I think what makes Chip endearing, and two episodes in what makes this show seem special, is that I don’t know of much else on television that plays with the idea of whether someone can consider themselves an artist if what they do is silly, if no one else sees what you’re doing as art. There’s lots of shows with characters running into conflict over whether their art has value, I guess, or whether it’s worthwhile to stick with art despite the necessary sacrifices, but the typical exploration makes it clear that the artist in question is in fact talented, that what they’re doing is definitely worthwhile. Here, it’s pretty obvious that Chip is a shitty clown, and that devoting himself to clowning is ruining his life.

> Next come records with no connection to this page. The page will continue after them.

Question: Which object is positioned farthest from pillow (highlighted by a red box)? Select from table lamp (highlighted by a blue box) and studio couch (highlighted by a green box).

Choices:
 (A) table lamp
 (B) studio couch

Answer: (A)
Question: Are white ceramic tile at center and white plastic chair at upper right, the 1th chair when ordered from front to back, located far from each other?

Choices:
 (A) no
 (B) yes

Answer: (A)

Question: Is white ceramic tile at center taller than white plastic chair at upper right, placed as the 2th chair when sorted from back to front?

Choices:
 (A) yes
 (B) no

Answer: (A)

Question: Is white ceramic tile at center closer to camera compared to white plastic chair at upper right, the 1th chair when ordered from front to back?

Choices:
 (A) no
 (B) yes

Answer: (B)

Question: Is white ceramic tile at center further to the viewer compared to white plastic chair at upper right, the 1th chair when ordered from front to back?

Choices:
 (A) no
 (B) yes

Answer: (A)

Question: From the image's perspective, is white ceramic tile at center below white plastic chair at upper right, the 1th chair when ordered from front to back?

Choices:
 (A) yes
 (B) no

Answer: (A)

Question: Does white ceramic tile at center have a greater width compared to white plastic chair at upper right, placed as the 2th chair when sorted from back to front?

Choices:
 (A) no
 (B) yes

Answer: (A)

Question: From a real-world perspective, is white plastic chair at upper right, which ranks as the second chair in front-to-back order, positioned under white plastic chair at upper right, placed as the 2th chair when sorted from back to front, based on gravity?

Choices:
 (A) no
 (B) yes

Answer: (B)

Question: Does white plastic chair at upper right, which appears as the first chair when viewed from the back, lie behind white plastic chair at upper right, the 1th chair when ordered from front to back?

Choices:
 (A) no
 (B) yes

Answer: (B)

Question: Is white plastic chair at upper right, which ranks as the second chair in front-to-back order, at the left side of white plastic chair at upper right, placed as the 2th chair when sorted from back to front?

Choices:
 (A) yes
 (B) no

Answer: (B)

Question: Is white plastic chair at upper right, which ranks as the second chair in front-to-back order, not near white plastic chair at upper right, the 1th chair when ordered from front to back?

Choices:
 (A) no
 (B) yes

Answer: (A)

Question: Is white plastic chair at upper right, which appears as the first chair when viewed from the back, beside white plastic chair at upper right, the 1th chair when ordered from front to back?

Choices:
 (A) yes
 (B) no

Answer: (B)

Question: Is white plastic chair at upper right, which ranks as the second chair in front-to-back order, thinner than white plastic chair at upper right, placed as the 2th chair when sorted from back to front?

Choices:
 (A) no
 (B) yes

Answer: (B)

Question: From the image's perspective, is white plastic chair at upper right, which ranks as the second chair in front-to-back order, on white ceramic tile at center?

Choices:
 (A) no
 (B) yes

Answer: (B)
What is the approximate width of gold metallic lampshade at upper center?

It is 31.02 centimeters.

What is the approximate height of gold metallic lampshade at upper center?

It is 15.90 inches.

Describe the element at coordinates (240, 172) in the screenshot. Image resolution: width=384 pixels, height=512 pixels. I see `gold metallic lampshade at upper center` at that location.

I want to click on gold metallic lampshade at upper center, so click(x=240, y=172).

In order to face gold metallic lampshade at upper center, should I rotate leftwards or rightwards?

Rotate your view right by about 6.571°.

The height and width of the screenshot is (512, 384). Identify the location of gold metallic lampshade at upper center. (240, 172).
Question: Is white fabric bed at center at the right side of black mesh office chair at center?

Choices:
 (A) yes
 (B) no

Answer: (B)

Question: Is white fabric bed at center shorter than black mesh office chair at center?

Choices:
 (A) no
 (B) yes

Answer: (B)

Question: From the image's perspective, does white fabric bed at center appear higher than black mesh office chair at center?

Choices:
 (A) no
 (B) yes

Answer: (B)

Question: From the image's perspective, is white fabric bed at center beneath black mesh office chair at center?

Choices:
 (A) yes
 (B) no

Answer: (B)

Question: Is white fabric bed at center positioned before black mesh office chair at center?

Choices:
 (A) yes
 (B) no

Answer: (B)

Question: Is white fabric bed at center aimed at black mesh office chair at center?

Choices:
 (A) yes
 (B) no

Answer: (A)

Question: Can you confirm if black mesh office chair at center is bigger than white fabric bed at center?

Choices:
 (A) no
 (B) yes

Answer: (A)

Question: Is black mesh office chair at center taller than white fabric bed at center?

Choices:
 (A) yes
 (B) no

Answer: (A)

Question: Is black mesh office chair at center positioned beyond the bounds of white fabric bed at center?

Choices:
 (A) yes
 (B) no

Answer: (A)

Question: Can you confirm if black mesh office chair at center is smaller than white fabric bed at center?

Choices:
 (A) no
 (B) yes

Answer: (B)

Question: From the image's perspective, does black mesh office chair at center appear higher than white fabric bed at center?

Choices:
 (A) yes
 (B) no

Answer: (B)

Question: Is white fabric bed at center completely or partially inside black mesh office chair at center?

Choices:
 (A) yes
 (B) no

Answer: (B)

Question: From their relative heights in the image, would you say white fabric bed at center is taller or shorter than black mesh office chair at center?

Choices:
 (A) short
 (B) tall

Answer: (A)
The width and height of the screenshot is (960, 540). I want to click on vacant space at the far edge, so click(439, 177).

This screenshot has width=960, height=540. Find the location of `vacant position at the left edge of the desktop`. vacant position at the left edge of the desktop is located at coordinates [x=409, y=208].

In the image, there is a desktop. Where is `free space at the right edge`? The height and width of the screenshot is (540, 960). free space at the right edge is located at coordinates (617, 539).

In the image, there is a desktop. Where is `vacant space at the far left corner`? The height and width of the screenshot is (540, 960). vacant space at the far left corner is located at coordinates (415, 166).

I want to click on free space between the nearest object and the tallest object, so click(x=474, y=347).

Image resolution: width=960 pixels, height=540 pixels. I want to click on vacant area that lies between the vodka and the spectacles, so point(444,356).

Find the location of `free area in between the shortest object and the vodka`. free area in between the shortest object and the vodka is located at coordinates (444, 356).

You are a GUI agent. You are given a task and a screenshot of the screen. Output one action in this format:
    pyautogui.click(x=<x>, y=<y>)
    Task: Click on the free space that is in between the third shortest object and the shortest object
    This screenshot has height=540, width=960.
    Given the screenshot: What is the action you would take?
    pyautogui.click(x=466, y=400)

The whole thing might be poking fun at the kind of show that that takes artistic risks and sacrifice super seriously, but I think it’s a little more interesting than that. There’s a weird dignity to Chip Baskets…he’s pretentious and disdainful towards everyone, but in any scene where he’s put in a room where a normal conversation is taking place—or as close to normal as this show gets—that normal conversation is so stupidly deadening that it ends up making Chip seem like a visionary whose disdain for the straight life is almost admirable. Louie Anderson is great as Chip’s mother, and her passion for Costco and curly fries and sports drinks is laced with a smugness that makes clowning—even poorly—seem noble.
In the end, Chip’s mother bails Martha out by buying a Costco membership (after gloating that she has every membership that Costco has ever offered) and Chip is heartbroken when Jugs takes a job at Arby’s. That’s pretty much it, there isn’t a ton of story to recap here. Two episodes in, it’s hard to tell if the show is working…well, actually it’s more hard to tell if this if the show is hitting the notes it’s interested in, or if it’s going to develop its voice and point of view over the next eight episodes. Because that’s how a normal TV series works, it starts off one thing and you watch it either come together or fall apart. But then, this isn’t really like other shows, because what other show would toss a Juggalo into the rodeo and play his giving it up as sort of tragic? What other show would put Zach Galifianakis in clown makeup and have him serve as the straight man to a Costco employee?